Across Stockport, many adults still lack the basic digital skills they need to participate in today’s world. Digital exclusion disproportionately affects vulnerable people, low-income groups, the elderly and the more marginalised communities in our society. There is a strong correlation between digital exclusion and social exclusion.

Why does Digital Inclusion matter?

People who are offline are missing out on all the benefits the internet can provide.

Without digital it’s hard to:

  • stay in touch with family and friends
  • find savings (connected households save over £300 a year on utility bills alone)
  • access services – as more and more services are moving to online only, there is a risk that some people are being left behind and becoming excluded
  • progress fully with schoolwork or further education
  • find a job (90% of jobs require some digital skill) or a better paid job (people with digital skills earn 3-10% more than those without)
  • connect with what’s happening locally or get involved in activities that combat social isolation
  • control or improve their health by using apps to monitor exercise, diet and health

The Covid-19 pandemic brought this to a head. As residents were locked down, those without access to the internet were excluded from employment, education, online services and online support from family, friends and their communities. The need for digital became more apparent than ever.

The three main barriers to getting online are the lack of motivation, lack of skills and confidence and the cost of equipment to access the internet. Some people may have multiple barriers. (Source:
Good Things Foundation, 2019 – Digital Motivation: Exploring the reasons people are offline)

Lack of motivation

Motivation has been the biggest barrier, with the greatest apathy towards digital in our older population. More than half of non-users say the internet is not for them or “people like me” and do not see the personal benefit in being online. They may have had no real need to go online and/or fear going on the internet.

Lack of skills and confidence

Another reason that non-users cite for being offline is that the internet is too complicated for them. This reflects that they do not have the skills to go online, and they do not have access to support to help them do so. They lack not just basic digital skills but also an understanding of how the internet works.

Cost of access

The final barrier identified for non-users is the cost of accessing the internet. This is related to the affordability of devices as well as connection costs for running these devices. This group also reflects that access can vary over time, such as with the increasing cost of data competing with other essential services or expenditures.

Who is offline?

During lockdown, we saw an upsurge in motivation to get online. People who weren’t interested before needed digital to shield, work or complete schoolwork, order shopping online, find out information or keep up with family. Lloyds Digital Consumer Index 2021 has analysed data since the pandemic and found that 1.5 million more people have started using the internet.

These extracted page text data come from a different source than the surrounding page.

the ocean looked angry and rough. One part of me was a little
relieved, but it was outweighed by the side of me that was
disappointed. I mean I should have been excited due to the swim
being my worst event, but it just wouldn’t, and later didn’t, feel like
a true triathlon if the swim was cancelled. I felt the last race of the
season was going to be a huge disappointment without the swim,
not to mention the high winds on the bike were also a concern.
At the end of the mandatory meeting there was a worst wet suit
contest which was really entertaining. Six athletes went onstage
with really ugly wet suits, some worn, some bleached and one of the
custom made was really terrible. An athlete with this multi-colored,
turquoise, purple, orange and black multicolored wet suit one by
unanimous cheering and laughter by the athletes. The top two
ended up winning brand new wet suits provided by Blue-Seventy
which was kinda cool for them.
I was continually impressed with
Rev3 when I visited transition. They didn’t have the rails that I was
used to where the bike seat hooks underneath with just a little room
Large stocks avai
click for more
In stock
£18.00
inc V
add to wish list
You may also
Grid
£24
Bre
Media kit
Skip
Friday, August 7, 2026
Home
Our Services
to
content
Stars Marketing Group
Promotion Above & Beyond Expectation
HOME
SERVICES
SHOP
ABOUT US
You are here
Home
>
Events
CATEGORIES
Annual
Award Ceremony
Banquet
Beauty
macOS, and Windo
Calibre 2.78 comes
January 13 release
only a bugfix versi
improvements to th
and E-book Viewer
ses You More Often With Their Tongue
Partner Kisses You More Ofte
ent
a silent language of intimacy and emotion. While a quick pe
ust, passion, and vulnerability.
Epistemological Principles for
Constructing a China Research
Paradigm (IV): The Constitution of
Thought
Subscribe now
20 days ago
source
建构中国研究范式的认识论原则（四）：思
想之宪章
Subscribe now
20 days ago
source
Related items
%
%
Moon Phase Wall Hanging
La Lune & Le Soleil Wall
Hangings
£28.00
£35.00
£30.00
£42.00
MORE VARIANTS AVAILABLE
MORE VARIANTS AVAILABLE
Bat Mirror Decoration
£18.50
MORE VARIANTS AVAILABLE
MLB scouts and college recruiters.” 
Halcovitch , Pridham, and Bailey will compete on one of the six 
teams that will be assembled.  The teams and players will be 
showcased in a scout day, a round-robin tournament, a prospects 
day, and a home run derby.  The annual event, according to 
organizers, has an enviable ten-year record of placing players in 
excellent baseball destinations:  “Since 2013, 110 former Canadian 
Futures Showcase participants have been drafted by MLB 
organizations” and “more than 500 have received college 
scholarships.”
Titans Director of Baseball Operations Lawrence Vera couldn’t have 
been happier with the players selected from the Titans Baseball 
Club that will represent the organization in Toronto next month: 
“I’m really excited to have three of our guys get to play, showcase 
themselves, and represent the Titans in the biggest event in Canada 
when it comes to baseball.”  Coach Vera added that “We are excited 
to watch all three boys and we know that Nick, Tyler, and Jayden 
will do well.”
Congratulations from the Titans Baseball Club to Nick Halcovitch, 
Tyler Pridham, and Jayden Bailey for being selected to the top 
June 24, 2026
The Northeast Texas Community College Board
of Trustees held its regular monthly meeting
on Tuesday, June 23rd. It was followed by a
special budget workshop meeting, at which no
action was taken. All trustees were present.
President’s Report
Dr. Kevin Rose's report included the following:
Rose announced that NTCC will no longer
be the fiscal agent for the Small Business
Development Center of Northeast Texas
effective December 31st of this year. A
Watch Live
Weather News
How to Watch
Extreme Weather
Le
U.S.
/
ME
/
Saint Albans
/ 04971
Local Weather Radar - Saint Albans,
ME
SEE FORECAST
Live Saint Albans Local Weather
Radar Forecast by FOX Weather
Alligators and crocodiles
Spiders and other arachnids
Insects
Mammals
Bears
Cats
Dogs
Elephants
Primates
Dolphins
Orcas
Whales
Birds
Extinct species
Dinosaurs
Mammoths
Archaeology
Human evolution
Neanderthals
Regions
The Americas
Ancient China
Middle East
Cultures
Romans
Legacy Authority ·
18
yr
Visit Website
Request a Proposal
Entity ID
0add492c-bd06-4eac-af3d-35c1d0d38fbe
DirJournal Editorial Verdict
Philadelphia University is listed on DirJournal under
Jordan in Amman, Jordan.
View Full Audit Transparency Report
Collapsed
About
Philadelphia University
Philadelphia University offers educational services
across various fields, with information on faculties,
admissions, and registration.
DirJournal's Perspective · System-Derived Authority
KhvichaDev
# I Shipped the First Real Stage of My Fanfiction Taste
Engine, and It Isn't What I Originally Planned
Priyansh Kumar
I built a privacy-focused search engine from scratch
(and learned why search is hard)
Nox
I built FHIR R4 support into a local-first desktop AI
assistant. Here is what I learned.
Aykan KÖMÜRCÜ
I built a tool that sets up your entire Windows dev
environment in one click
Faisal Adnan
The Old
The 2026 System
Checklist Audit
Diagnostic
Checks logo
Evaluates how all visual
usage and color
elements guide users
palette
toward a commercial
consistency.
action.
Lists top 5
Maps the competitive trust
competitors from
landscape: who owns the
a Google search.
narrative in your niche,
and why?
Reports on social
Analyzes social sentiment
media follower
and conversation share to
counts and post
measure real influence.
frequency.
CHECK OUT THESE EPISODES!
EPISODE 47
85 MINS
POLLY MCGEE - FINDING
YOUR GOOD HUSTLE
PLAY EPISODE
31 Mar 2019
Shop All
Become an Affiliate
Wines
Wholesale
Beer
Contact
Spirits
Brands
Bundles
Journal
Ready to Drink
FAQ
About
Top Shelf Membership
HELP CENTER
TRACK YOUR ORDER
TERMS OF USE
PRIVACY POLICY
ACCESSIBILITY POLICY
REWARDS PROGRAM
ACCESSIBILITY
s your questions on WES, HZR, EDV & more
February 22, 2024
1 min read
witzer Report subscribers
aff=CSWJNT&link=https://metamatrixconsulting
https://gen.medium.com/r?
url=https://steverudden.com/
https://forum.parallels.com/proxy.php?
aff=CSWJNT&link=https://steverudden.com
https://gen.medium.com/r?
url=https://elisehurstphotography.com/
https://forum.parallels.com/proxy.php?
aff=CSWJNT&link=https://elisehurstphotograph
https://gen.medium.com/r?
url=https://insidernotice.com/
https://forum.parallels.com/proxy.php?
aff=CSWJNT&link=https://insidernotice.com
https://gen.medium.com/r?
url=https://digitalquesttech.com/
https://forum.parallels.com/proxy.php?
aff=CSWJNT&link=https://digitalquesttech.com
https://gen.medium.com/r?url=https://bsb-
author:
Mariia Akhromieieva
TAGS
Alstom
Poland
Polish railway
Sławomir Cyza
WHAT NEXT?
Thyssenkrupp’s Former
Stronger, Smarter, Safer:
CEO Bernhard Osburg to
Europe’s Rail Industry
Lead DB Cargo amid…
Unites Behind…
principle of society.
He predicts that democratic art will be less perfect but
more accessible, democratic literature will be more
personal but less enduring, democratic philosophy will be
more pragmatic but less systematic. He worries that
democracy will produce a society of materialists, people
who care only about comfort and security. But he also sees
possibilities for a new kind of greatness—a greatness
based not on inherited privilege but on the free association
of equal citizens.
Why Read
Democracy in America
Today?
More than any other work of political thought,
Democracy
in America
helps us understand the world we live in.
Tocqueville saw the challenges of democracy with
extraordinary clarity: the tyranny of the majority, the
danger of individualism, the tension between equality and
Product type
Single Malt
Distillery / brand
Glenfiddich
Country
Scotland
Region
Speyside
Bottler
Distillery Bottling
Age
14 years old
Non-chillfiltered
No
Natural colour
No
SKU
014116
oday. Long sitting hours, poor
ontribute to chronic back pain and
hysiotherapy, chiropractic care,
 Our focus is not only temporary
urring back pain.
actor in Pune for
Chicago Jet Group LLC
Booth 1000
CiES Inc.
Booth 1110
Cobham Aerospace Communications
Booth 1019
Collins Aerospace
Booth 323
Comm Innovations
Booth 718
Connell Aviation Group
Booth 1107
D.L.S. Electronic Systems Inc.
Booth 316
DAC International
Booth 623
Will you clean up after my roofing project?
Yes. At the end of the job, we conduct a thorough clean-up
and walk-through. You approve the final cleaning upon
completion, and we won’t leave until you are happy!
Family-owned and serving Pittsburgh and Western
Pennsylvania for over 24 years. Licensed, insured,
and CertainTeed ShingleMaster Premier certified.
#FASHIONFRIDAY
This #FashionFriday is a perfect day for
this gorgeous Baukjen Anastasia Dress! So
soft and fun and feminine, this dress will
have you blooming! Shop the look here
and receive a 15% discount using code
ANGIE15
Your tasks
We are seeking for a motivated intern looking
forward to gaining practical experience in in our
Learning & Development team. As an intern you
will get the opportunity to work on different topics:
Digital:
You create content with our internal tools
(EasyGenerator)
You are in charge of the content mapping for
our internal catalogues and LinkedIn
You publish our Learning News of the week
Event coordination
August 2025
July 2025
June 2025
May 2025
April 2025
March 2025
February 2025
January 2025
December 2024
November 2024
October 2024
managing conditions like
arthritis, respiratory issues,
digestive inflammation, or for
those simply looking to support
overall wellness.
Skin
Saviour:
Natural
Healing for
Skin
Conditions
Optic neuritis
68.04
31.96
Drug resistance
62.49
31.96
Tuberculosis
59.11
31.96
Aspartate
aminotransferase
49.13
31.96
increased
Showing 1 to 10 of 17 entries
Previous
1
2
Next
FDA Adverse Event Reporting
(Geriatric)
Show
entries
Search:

Older adults are more likely to be digitally excluded than any other group. Although internet use is increasing across all age groups, nearly half of people aged 75 and over have not used it within the last three months, and over a third have never used it. (Source: NHS Digital Project GM.)

10% of those offline are under 50 years old, and 55% earn under £20,000. People out of work are less likely to be digitally capable and confident. Over one-third of UK, benefit claimants have very low digital engagement. 15% of non-users of the internet cite cost as the main reason they are not online. (Source: Lloyds Bank UK Consumer Digital Index 2021

Limited users

Limited users have low levels of engagement with specific apps and sites, sometimes including social media. This group also includes those whose access varies over time. For example, households might lose access due to increasing broadband or mobile data costs. Longer term, current users may cease to use some or all digital systems at key life stages. This is especially marked after retirement if their digital skills become obsolete as technology changes. (Source: New analysis of 2020 Ofcom media use and attitudes data.)